Helene
Helene had suffered through a rotten week, but she was grateful for everything—the double-booked appointments that had messed her schedule up, and the coffee that stained her white blouse and forced her to run back home to get changed instead of having lunch on Wednesday. At the very least, all that pulled her focus away from a certain Viking with broad shoulders, soft, wavy hair, and the darkest of eyes. And the way he'd made her come, and come, and come again against Cassie's bookshelf. Who'd kissed her until her entire body caught fire in Central Park. And who'd emailed her simple, mundane things every day, making no allusion to either incident.
He was driving her crazy.
All right, so maybe she'd thought about Cade once or twice, but she always caught herself and stopped the train of thought.
"That's unacceptable."
Helene's mouth thinned. Carrie was glaring down at her, trying to conceal her glee like she always did the few times she'd had an excuse to tell her off.
"Mr. Wood was fine rescheduling, Carrie. It was the admin office who made the error last week. We caught it in plenty of time."
"That's not an excuse. You should have double-checked your schedule the moment you were back at work after your lunch break."
She attempted to calm down, speaking in a clear, reasonable voice, as though she were addressing a child. "That's exactly what I did, and why we're rescheduling it."
"Do you know how much Wood Industries brings to our company every year?"
She did, given the fact that they were her clients.
Her phone rang, saving her from saying something she couldn't take back. "Yes. Excuse me, I'd better take this." Her hand moved to the receiver.

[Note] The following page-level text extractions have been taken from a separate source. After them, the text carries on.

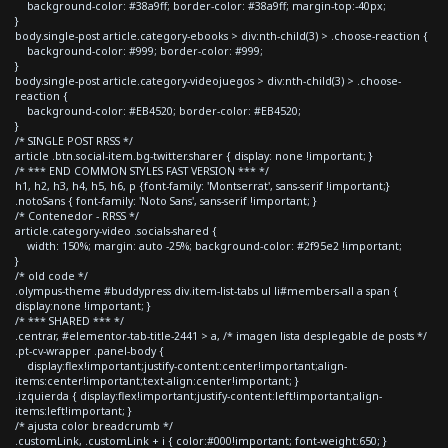
background-color: #38a9ff; border-color: #38a9ff; margin-top:-40px;
}
body.single-post article.category-ebooks > div:nth-child(3) > .choose-reaction {
background-color: #999; border-color: #999;
}
body.single-post article.category-videojuegos > div:nth-child(3) > .choose-
reaction {
background-color: #EB4520; border-color: #EB4520;
}
/* SINGLE POST RRSS */
article .btn.social-item.bg-twitter.sharer { display: none !important; }
/* *** END COMMON STYLES FAST VERSION *** */
h1, h2, h3, h4, h5, h6, p {font-family: 'Montserrat', sans-serif !important;}
.notoSans { font-family: 'Noto Sans', sans-serif !important; }
/* Contenedor - RRSS */
article.category-video .socials-shared {
width: 150%; margin: auto -25%; background-color: #2f95e2 !important;
}
/* old code */
.olympus-theme #buddypress div.item-list-tabs ul li#members-all a span {
display:none !important; }
/* *** SHARED *** */
.centrar, #elementor-tab-title-2441 > a, /* imagen lista desplegable de posts */
.pt-cv-wrapper .panel-body {
display:flex!important;justify-content:center!important;align-
items:center!important;text-align:center!important; }
.izquierda { display:flex!important;justify-content:left!important;align-
items:left!important; }
/* ajusta color breadcrumb */
.customLink, .customLink + i { color:#000!important; font-weight:650; }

"Oh, answering the phone is more important than a conversation with me? Who do you think you are, Helene?"
Calm down. Breathe…
Except there was another voice in her head. A deep, suave voice saying "So, quit."

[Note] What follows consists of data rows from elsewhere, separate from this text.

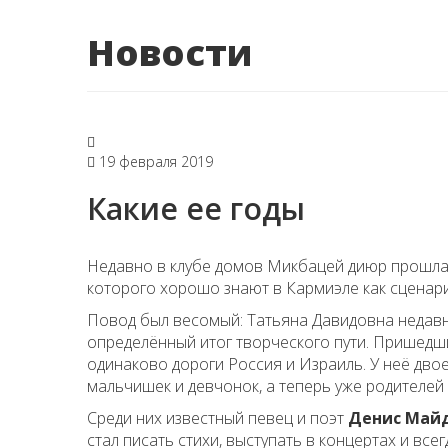
Новости
19 февраля 2019
Какие ее годы
Недавно в клубе домов Микбацей диюр прошла
которого хорошо знают в Кармиэле как сценари
Повод был весомый: Татьяна Давидовна недавн
определённый итог творческого пути. Пришедши
одинаково дороги Россия и Израиль. У неё дво
мальчишек и девчонок, а теперь уже родителей 
Среди них известный певец и поэт
Денис Май
стал писать стихи, выступать в концертах и вс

"Don't think this behavior won't be brought up at your end-of-year review next week."
That was it. "You know what? No, it won't." Letting her hand, still hovering over the phone, drop, she got to her feet. "I quit. I'm off starting Monday, for two weeks. That'll work for my notice. You'll get the email by the end of the day."
She'd write it on her phone on her way home.
Enough was enough. This job was a dead end. She could find another one. Something with a future.
"What? Wait, what do you think you're—"
"Bye, Carrie. Have a nice life."
She didn't need to hear any of her crap. Not ever again.
Crap.
What the hell had she done?
An hour later, sitting down on Cassie's sofa, hands trembling over her cell phone, the full weight of her actions fell on her shoulder. She didn't have a house or a job right now.
Fuck. She should have thought things through. Applied for jobs, gotten a few interviews before doing anything drastic.
But it was too late. She'd sent the email in the heat of temper, as promised.
A noise alerted her from the entryway. Cassie hadn't been in by the time she'd made it back.
Carter walked in, carrying Cassie in his arms like a bride. Both of them were grinning like delighted idiots. The moment they saw her, both of them sobered up, losing their glee.
"What happened?" Cassie asked, getting to her feet and rushing to her side.